Я заметил, что, как летчик-истребитель в полете, я ежеминутно оглядываюсь. Я все время ждал удара в спину. Все время всматривался в лица прохожих, догонявших меня сзади, и пытался из всех сил найти человека-пса.
Привычно хмурые, усталые, раздраженные лица — все одинаковые. Посинело-красные от резкого ветра и холодного дождя.
Как же мне днем, на глазах у филеров, закопать бутылку? Вылез из автобуса у Зоопарка и пошел пешком в сторону Краснопресненской заставы. И снова перебирал в уме всех знакомых, возможные варианты и предполагаемые места захоронки. Ничего путного в голову не приходило. Пока ноги сами не привели к воротам Ваганьковского кладбища.
Другой возможности у меня не осталось. На входе у продрогших баб купил пожухлые вялые астры. Сквозь приоткрытые двери церкви был виден дымный слабый лампадный свет. Истопталась грязь на асфальте в тяжелую серую слизь. Ветер налетал порывами и драл со стоном жидкие листья в опустевших кронах. Ох, крутая, лютая зима идет!

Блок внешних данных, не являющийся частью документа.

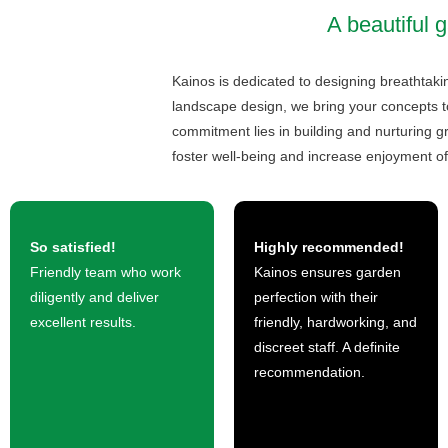
A beautiful g
Kainos is dedicated to designing breathtakin
landscape design, we bring your concepts to
commitment lies in building and nurturing gr
foster well-being and increase enjoyment of
So satisfied!
Highly recommended!
Friendly team who work
Kainos ensures garden
diligently and deliver
perfection with their
excellent results.
friendly, hardworking, and
discreet staff. A definite
recommendation.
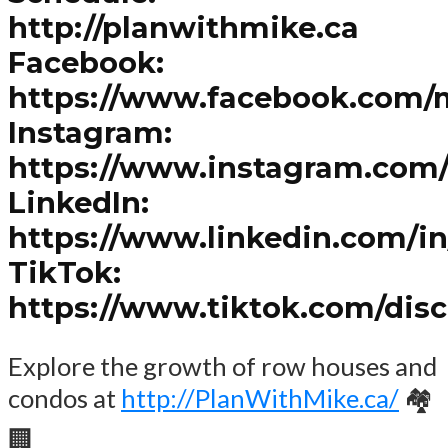
http://planwithmike.ca
Facebook:
https://www.facebook.com/
Instagram:
https://www.instagram.com
LinkedIn:
https://www.linkedin.com/i
TikTok:
https://www.tiktok.com/dis
Explore the growth of row houses and
condos at
http://PlanWithMike.ca/
🏘️
🏢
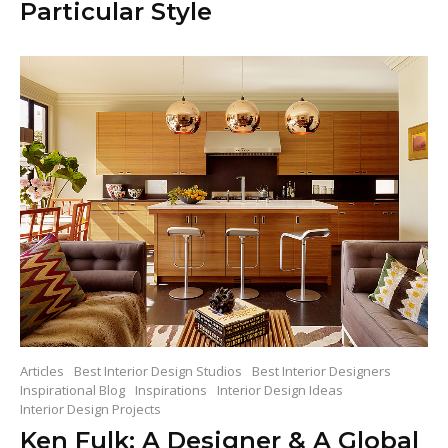
Particular Style
Articles
Best Interior Design Studios
Best Interior Designers
Inspirational Blog
Inspirations
Interior Design Ideas
Interior Design Projects
Ken Fulk: A Designer & A Global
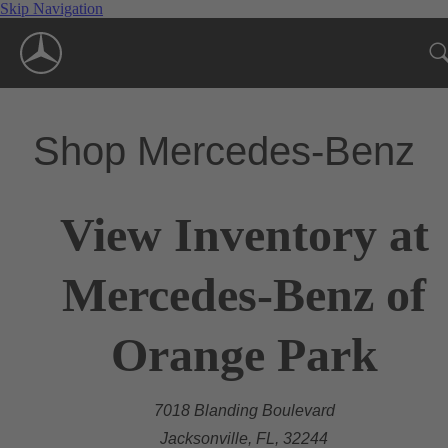
Skip Navigation
Shop Mercedes-Benz
View Inventory at
Mercedes-Benz of
Orange Park
7018 Blanding Boulevard
Jacksonville, FL, 32244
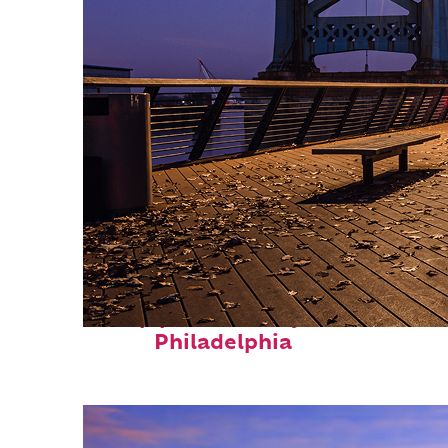
Top places to stay in
Philadelphia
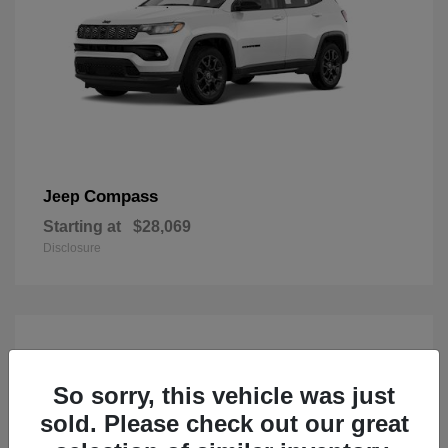
Compass
Jeep
Starting at
$28,069
Disclosure
So sorry, this vehicle was just
sold. Please check out our great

Долгая дорожка вглубь кладбища, легкий укос вниз, к ограде, к недалекой сортировочной станции, откуда ползут гудки электровозов и доносится резкий лязг вагонной сцепки. Все время дождь, дождь. Меркнущий свет уходящего октябрьского дня. Какая здесь тоска и пустота!
Сломанные цветы на могиле отца все увяли, стали мусором. Как мы все. Рыхлая красная глина. И тем же красным цветом побежала ржавчина на металлических венках, покосившихся от ветров, грузно осевших от бесконечных дождей.